Existe luta além do tsunami conservador?

Por André Takahashi
(Conheça aqui nosso time de colunistas)

O quarto mandato do PT começou com um tsunami conservador que deixou os militantes de esquerda quase sem reação. Em praticamente todos os campos da vida os grupos de poder ligados à elite econômica iniciaram ataques que não conseguimos mensurar na sua totalidade. Grande parte dessa ofensiva foi alimentada pelo próprio PT que, ao assumir seu quarto mandato, passou a governar sob a agenda do candidato derrotado, aplicando medidas de ajuste que não correspondem aos anseios dos seus eleitores e de sua base social.

Tal opção, junto com uma política de comunicação desastrosa, ausência de trabalho de base e anos de contradição entre um governo que governa com a direita versus um partido que tem suas deliberações sempre deixadas para escanteio, enfraqueceu o PT como dínamo mobilizador capaz de resistir à ofensiva do novo congresso. Congresso este comandado pelo seu principal “aliado”, o PMDB, que se comporta mais como um exército mercenário, ou como um agente duplo, do que como aliado estratégico.

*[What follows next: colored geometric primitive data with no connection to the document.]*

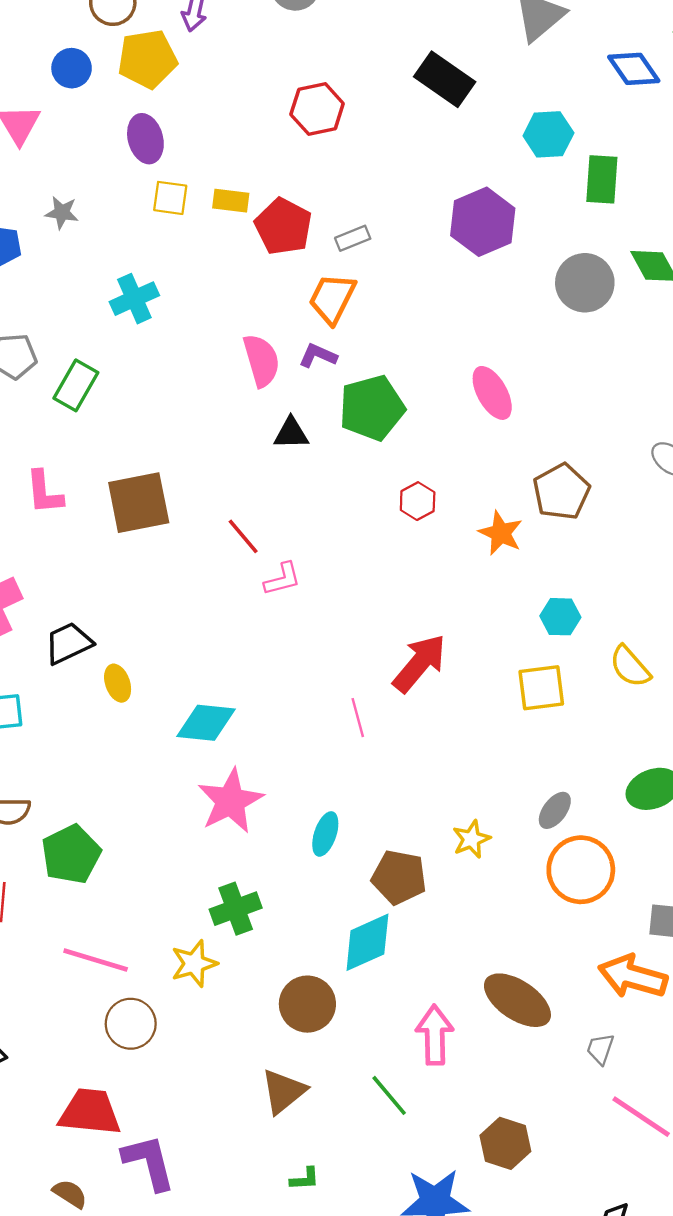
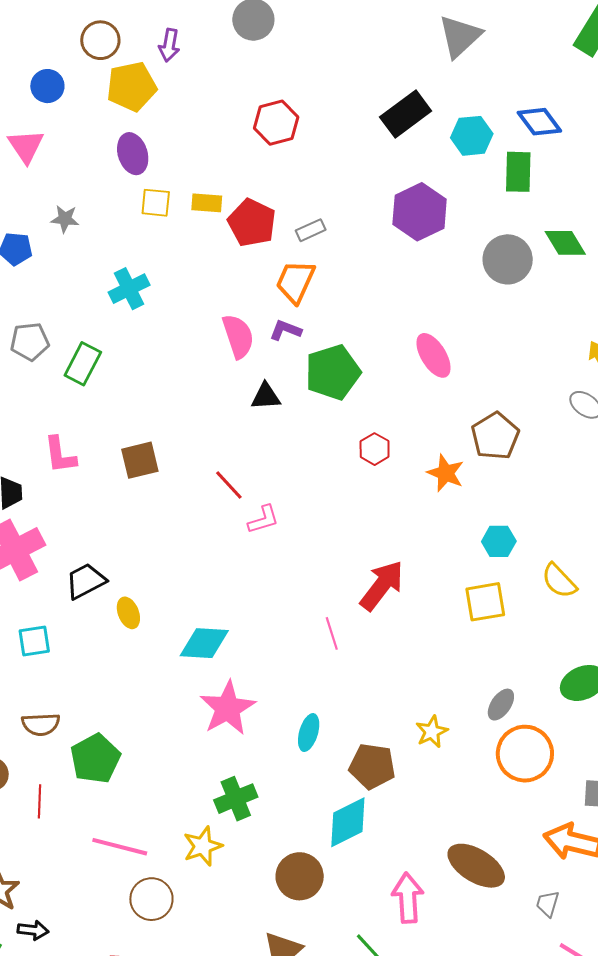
blue circle: (72, 68) -> (47, 86), moved
blue diamond: (634, 69) -> (539, 122), moved
black rectangle: (445, 79) -> (406, 114), moved, turned -69
brown square: (139, 503) -> (140, 460), size x0.7

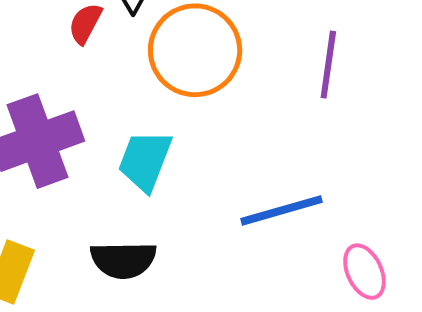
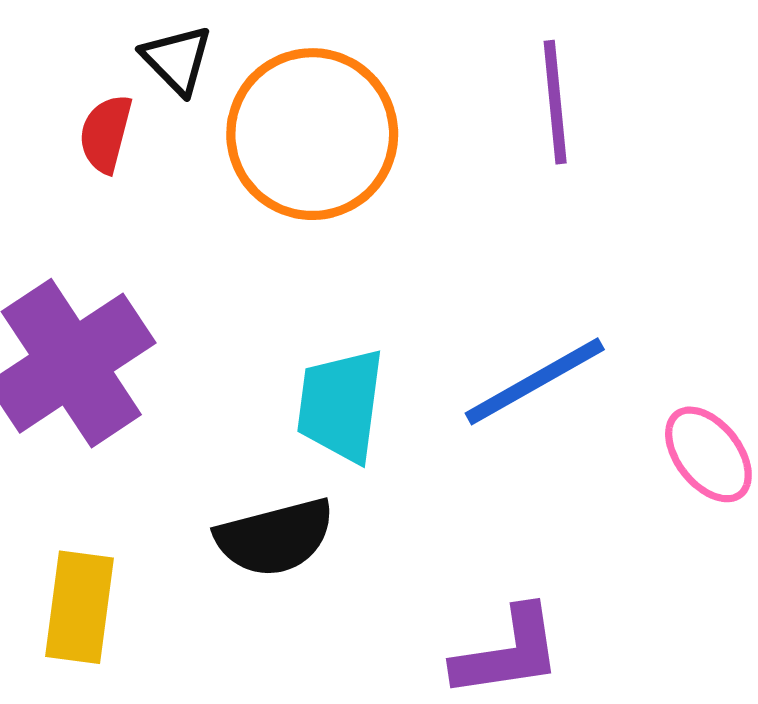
cyan trapezoid: (145, 161) -> (341, 405), moved

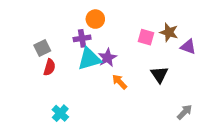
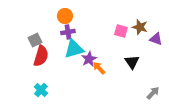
orange circle: (95, 19) -> (65, 16), moved
purple star: (107, 58) -> (89, 59), moved
red semicircle: (49, 67) -> (41, 56), size x1.5
cyan cross: (60, 113) -> (41, 90), moved

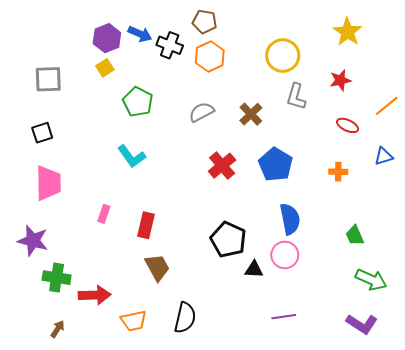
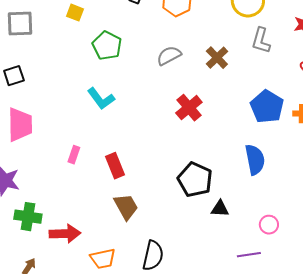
yellow square: (105, 68) -> (75, 13), turned -36
blue pentagon: (276, 165) -> (267, 107), moved
red rectangle: (146, 225) -> (115, 166), turned -35
pink circle: (285, 255) -> (269, 225), moved, size x0.7

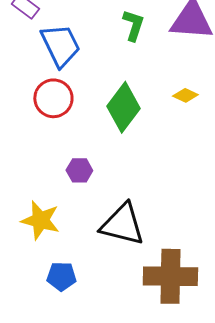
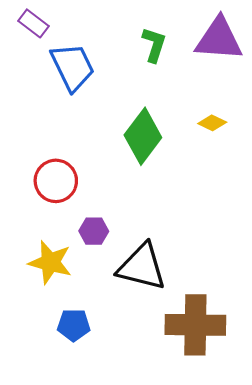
red circle: (53, 98) -> (56, 181), moved
purple hexagon: (79, 170) -> (94, 231), moved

Atualmente, o partido e o governo encontram-se encurralados pelas investigações da Lava Jato e sob cerco cerrado da mídia hegemônica, que produz indignação seletiva promovendo os erros do PT e ocultando as maracutaias dos demais. Mais que propagar desinformação a mídia age como instrumento mobilizador, levando às ruas massas de pessoas desorganizadas que, na falta de um instrumento político adequado pela esquerda, encontram nos meios de comunicação o organizador de sua pauta e de sua ação. Para quem está de fora parece que o PT encontra-se sem estratégia, tratando apenas de sua própria sobrevivência diante dos ataques.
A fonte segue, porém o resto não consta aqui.